Any line passing through $P_1$ does one of three things:
(A) it is perpendicular to the segment $P_1 P_2,$ your task is impossible
(B) it passes directly through $P_2,$ after passing through $C$ halfway along, you are done,
(C) it meets the circle at some second point $Q,$ in which case the line segment from $P_1$ to $Q$ and the line segment from $Q$ to $P_2$ are perpendicular.

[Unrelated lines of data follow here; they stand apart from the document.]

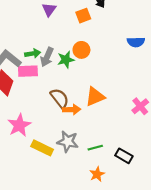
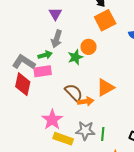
orange square: (83, 16) -> (105, 20), moved, size x1.5
gray arrow: (47, 57) -> (57, 39), moved
pink star: (19, 125) -> (52, 120), moved
green line: (95, 148) -> (103, 134), moved, turned -64

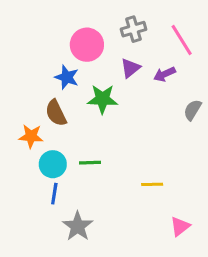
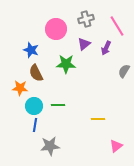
purple arrow: (165, 74) -> (106, 48), turned -40
blue star: (67, 77) -> (31, 50), moved
gray star: (78, 226) -> (50, 146), turned 30

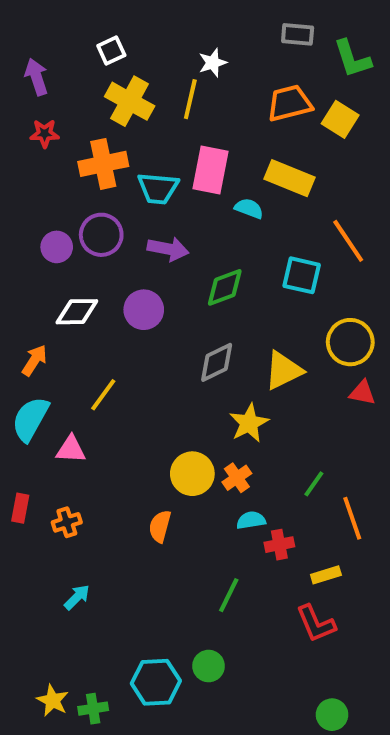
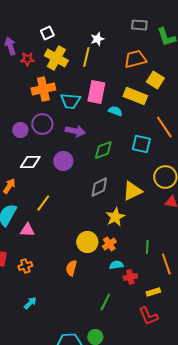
yellow square: (340, 119) -> (155, 80), moved
red star: (45, 134) -> (27, 59), moved
green line: (314, 484) -> (147, 247), turned -32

So you need to refresh your skills in finding the equation describing a circle, given center and radius. Then you need to figure out how to write the equation of a line, given the "angle" you are talking about when the line leaves $P_1.$ Finally, you need to figure out how to find the intersection point $Q.$
Notes. If I am correct about the meaning of your "angle," the following are useful. Suppose the point $P_1$ has coordinates $(x_1,y_1),$ and your directed line leaves that point at angle $\beta.$
Then, the parametrized version of the path, parameter $t,$ is $ x = x_1 + t \cos \beta, \; \; y = y_1 + t \sin \beta. $ The equation version of the path is $ (x-x_1) \sin \beta = (y-y_1) \cos \beta. $